▶ Problem to solve: Restate each record word for word, omitting whatever pictures it holds.

── Working data

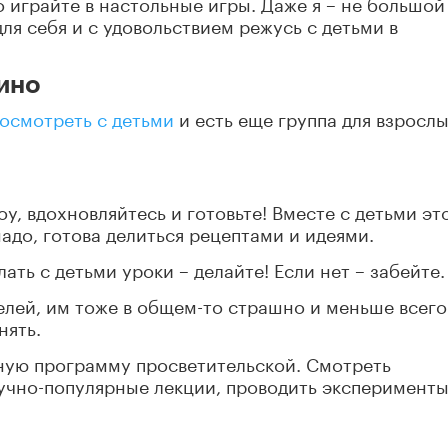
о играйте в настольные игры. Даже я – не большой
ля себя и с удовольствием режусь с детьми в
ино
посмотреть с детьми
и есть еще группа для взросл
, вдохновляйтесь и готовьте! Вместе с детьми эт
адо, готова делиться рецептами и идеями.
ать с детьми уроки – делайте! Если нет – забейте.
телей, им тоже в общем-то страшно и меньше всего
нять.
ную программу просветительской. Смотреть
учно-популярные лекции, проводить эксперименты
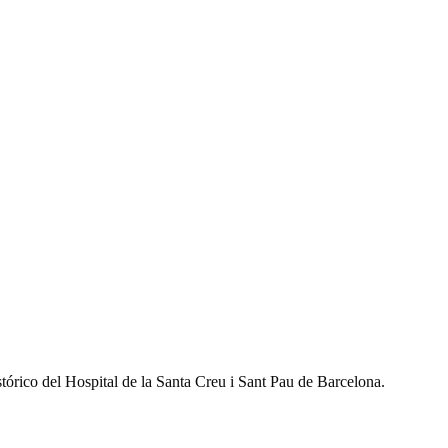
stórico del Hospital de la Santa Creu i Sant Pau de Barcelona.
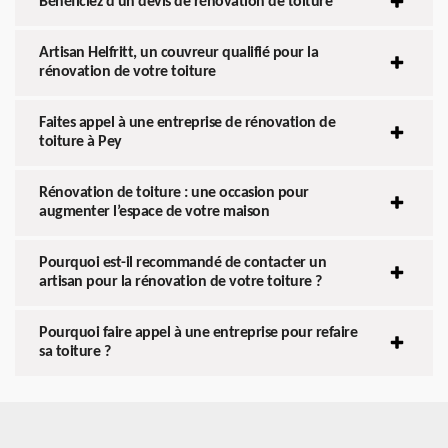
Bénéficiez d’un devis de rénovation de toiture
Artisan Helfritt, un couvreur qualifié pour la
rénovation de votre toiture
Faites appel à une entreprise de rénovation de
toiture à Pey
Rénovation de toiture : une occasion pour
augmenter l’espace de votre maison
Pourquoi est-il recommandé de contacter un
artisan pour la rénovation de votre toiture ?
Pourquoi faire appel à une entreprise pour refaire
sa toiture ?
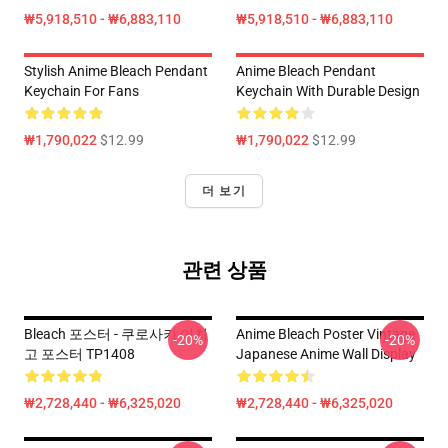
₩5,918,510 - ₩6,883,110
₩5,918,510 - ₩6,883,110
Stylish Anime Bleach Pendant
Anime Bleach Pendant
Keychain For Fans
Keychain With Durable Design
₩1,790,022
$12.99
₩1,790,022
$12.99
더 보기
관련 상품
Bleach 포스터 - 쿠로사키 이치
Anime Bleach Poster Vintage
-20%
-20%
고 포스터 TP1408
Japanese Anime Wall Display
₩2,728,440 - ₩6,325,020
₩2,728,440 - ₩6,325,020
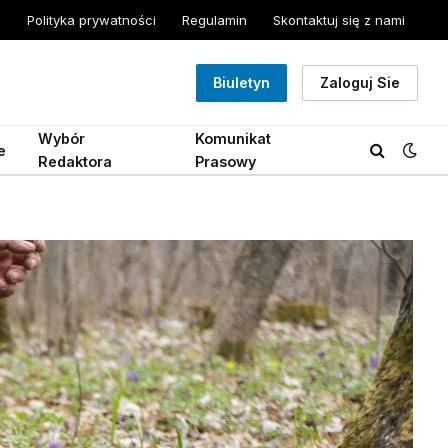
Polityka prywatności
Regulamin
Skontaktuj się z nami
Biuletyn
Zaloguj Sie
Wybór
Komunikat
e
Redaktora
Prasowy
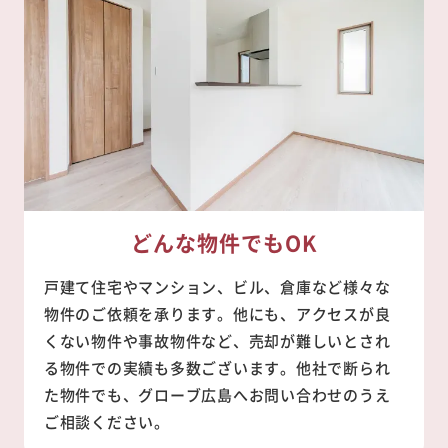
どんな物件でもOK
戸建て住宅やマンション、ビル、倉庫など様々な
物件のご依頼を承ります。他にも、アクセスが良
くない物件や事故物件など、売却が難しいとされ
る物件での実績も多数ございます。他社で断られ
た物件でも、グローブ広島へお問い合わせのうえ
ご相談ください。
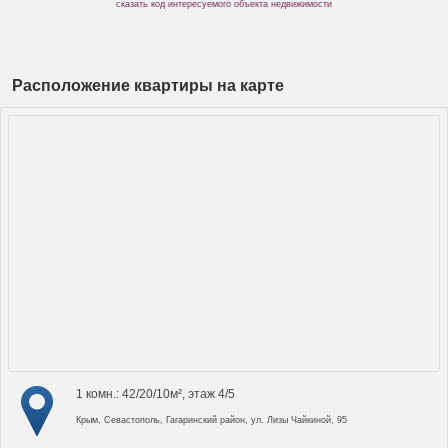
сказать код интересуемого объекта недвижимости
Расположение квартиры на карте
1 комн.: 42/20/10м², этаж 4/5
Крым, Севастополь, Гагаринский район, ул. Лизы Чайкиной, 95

────

▶ Response:
о играйте в настольные игры. Даже я – не большой
ля себя и с удовольствием режусь с детьми в
ино
посмотреть с детьми
и есть еще группа для взросл
, вдохновляйтесь и готовьте! Вместе с детьми эт
адо, готова делиться рецептами и идеями.
ать с детьми уроки – делайте! Если нет – забейте.
телей, им тоже в общем-то страшно и меньше всего
нять.
ную программу просветительской. Смотреть
учно-популярные лекции, проводить эксперименты
stórico del Hospital de la Santa Creu i Sant Pau de Barcelona.
Bénéficiez d’un devis de rénovation de toiture
Artisan Helfritt, un couvreur qualifié pour la
rénovation de votre toiture
Faites appel à une entreprise de rénovation de
toiture à Pey
Rénovation de toiture : une occasion pour
augmenter l’espace de votre maison
Pourquoi est-il recommandé de contacter un
artisan pour la rénovation de votre toiture ?
Pourquoi faire appel à une entreprise pour refaire
sa toiture ?
₩5,918,510 - ₩6,883,110
₩5,918,510 - ₩6,883,110
Stylish Anime Bleach Pendant
Anime Bleach Pendant
Keychain For Fans
Keychain With Durable Design
₩1,790,022
$12.99
₩1,790,022
$12.99
더 보기
관련 상품
Bleach 포스터 - 쿠로사키 이치
Anime Bleach Poster Vintage
-20%
-20%
고 포스터 TP1408
Japanese Anime Wall Display
₩2,728,440 - ₩6,325,020
₩2,728,440 - ₩6,325,020
Polityka prywatności
Regulamin
Skontaktuj się z nami
Biuletyn
Zaloguj Sie
Wybór
Komunikat
e
Redaktora
Prasowy
どんな物件でもOK
戸建て住宅やマンション、ビル、倉庫など様々な
物件のご依頼を承ります。他にも、アクセスが良
くない物件や事故物件など、売却が難しいとされ
る物件での実績も多数ございます。他社で断られ
た物件でも、グローブ広島へお問い合わせのうえ
ご相談ください。
сказать код интересуемого объекта недвижимости
Расположение квартиры на карте
1 комн.: 42/20/10м², этаж 4/5
Крым, Севастополь, Гагаринский район, ул. Лизы Чайкиной, 95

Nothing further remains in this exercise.